Anyway the product placements remains the biggest issue with the film. It is all Minority Report again. If you want product placement, do it in subtle tone. The Mercedes in Men In Black II, or the Audi in I, Robot, were pushing it for me, but at least those were required vehicles - and the films were enjoyable. You don't need huge Xbox logos in the gaming room. Why would Microsoft advertise their products to clones who would never ever buy their console anyway? Do people put up PlayStation/Nintendo logos in their living rooms because they have one tucked below the telly? No!

There has been lots of debates regarding product placements making their ways into games recently, especially those generic shooters which resides on multiplayer servers and MMO games. Part of the argument for product placements is the consumer would not have to pay to play as the cost will be passed on to the sponsors. That may be a good idea as it provides a choice. Pay for ad-free games (like we pay for ad-free BBC channels) or play games for free, but be bombarded with ads. But The Island is different. People are forced to pay to view ads. You can't simply walk to the ticket usher and demand money back, it doesn't work that way.

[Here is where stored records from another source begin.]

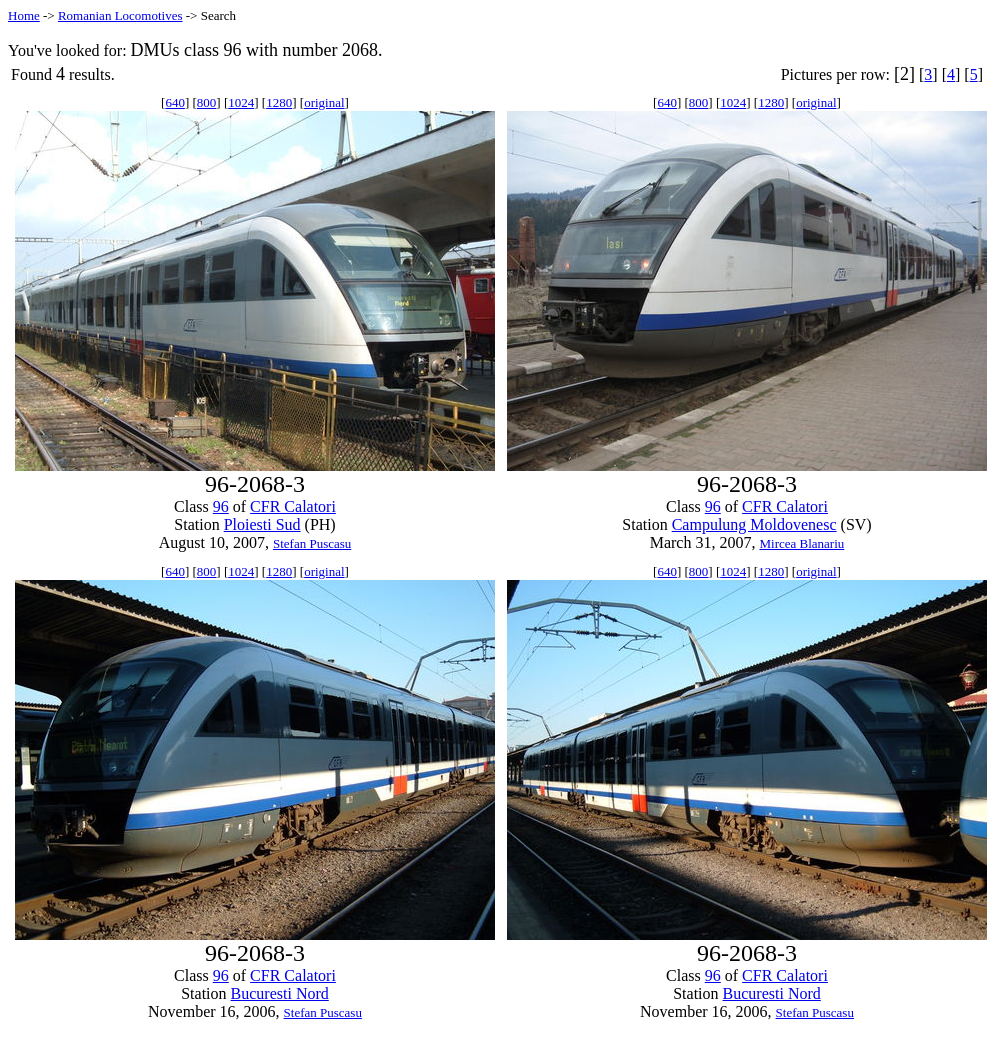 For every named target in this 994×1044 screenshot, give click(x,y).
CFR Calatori (293, 506)
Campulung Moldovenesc (754, 524)
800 (207, 102)
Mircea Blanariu (801, 543)
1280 (279, 102)
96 (221, 506)
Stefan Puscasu (312, 543)
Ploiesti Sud (262, 524)
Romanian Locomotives (120, 15)
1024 (241, 102)
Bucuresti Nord (280, 993)
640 (175, 102)
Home (24, 15)
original (324, 102) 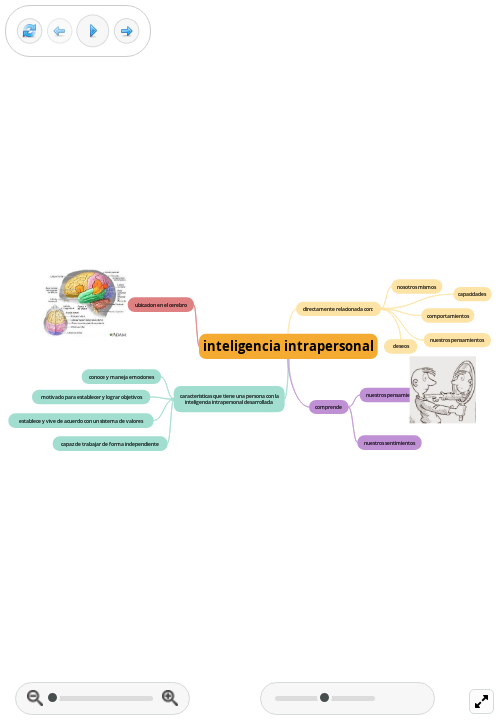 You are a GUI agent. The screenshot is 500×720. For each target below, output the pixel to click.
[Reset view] (29, 31)
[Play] (93, 31)
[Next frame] (126, 31)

I am not against product placement as long as they are done properly - you know realistically, and not like an ad. You can't have a film in a London high street and blank out all the brands that Londoners are being forced to but you do not have to shove it into our face for 2-3 seconds. Perhaps Hollywood film studios should take note and release ad-free films on DVDs. How difficult would it be to get rid of all the ads especially with a little dab of CGI here and there? I would be willing to pay slightly more for ad-free films (as long as they are good).

In the case of The Island though, the product placements ruined it for me, but even without them, this was still a pretty awful film. The first half wasn't that bad. I was hoping for some kind of Blade Runner or Gattaca like film but once the two clones escapes, it all went down hill, with its generic Michael Bay action scenes. I am all for actions, but you can only go so far.

I am just glad I didn't watch this film in the cinema where you will be bombarded with ads before the film and during the film. I am hardly surprised that it bombed in the UK (taking only £1.5 million during the UK's opening weekends last summer - in comparison even the awful Fantastic Four did better with £3.5 million).